El caso de la cineasta madrileña Carlota Pereda es llamativo pensando que, de alguna forma, su ópera prima Cerdita (2022) y su segundo largometraje La ermita (2023) se balancean de una forma curiosa, aunque quizá no del todo satisfactoria. Las deficiencias de la primera se subsanan en la segunda, pero la segunda pierde virtudes significativas de la primera. En Cerdita, Pereda mostraba una identidad visual distintiva, una textura y densidad particular que era capaz de transmitir calor, viscosidad y el agobio experimentado por la protagonista de la historia y, aunque esas cualidades táctiles desaparecen prácticamente en La ermita, lo que la cineasta procura conservar es una visión que contrasta la inocencia de los personajes principales contra la crueldad a su alrededor, así como la forma de sobrellevarla, por ello se puede hablar de cierta consistencia temática más no de una formal.
Desde su primera secuencia, en la que vemos escenas de un pequeño pueblo arrasado por la peste y las legiones de médicos con su distintiva indumentaria, la película no es particularmente distinguible de muchas otras que forman parte de interminables catálogos digitales, vehículos de imágenes programadas, homologadas y aprobadas por un algoritmo. Después de tener una paleta más rica y texturizada en Cerdita, Pereda se ciñe a un estilo visual predigerido que temáticamente tampoco permite un margen de maniobra suficiente para distanciarse de productos genéricos que son arrojados de forma masiva y continua en las plataformas de streaming.
Eso no es responsabilidad exclusiva de la cineasta, pero inevitablemente le resta identidad a una película que entre sus virtudes cuenta con un sólido ensamble actoral, liderado por la pequeña Maia Zaitegi y la veterana Belén Rueda, familiar para los seguidores del cine de género por su participación en El orfanato (2007), de Juan Antonio Bayona, quien, dicho sea de paso, también acaba de hacer una película para Netflix. En La ermita, Zaitegi interpreta a una niña llamada Emma que quiere aprender a comunicarse con el espíritu de una pequeña que lleva cientos de años atrapada en la ermita de su pueblo.

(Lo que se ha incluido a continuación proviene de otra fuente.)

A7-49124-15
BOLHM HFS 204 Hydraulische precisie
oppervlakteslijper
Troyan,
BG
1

Para poder lograrlo, Emma busca persuadir a Carol (Rueda), una médium desfigurada por un accidente que tuvo de niña, y que le enseñe a hablar con fantasmas a través de un don particular que ambas tienen. Esto al mismo tiempo que la madre de Emma padece una enfermedad terminal. Es aquí donde la película busca encontrar una resonancia emocional que le de “profundidad” al género en el que se encuentra inscrita la película y aunque tales recursos no son necesarios para que el terror sea un género lo suficientemente profundo o complejo, responde a la tendencia de usar el trauma como un medio para “legitimar” al cine de horror.
La estructura del largometraje se articula alrededor del trauma en una dimensión colectiva, con la conmemoración en un pueblo vasco de un grupo de enfermos que fueron emparedados en la ermita durante la peste, y por otro lado la individual de la médium interpretada por Belén Rueda, hija de una supuesta bruja que a través de la ayuda que pueda dar a la pequeña Emma, podrá redimir sus propios fantasmas. Más allá de que estos temas no estén bien desarrollados o eficientemente ejecutados, la cuestión es que la película de Pereda padece un poco del mismo malestar de su protagonista: no saber controlar una emoción para llegar a potencializar un peculiar don.

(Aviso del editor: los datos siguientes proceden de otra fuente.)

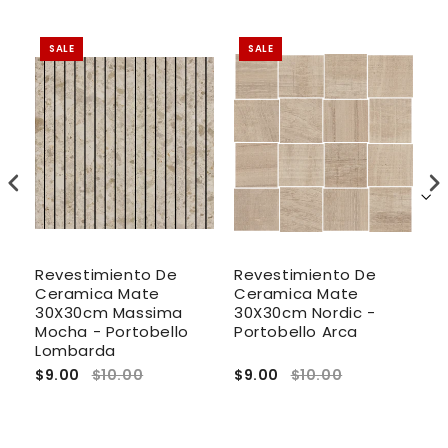
SALE
SALE
Revestimiento De
Revestimiento De
P
Ceramica Mate
Ceramica Mate
E
m
30X30cm Massima
30X30cm Nordic -
1
Mocha - Portobello
Portobello Arca
P
Lombarda
$9.00
$10.00
$9.00
$10.00
$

La ermita encuentra sus fortalezas en detalles pequeños, momentos específicos y el uso de una iconografía precisa: una sesión de ouija entre un grupo de niñas, una muñeca fea y tuerta como la médium y un espíritu lúdico que por momentos parece evocar a Hocus Pocus (1993), película infantil ya tradicional del Halloween y donde encuentra sus mayores flaquezas es en la conjunción del resto de los elementos que la constituyen, particularmente en lo que concierne al contexto histórico del proyecto, cuya relación con la trama principal se percibe más forzada que incidental. Ojalá, en su siguiente película, Pereda pueda encontrar un mejor vehículo para sus peculiares dones.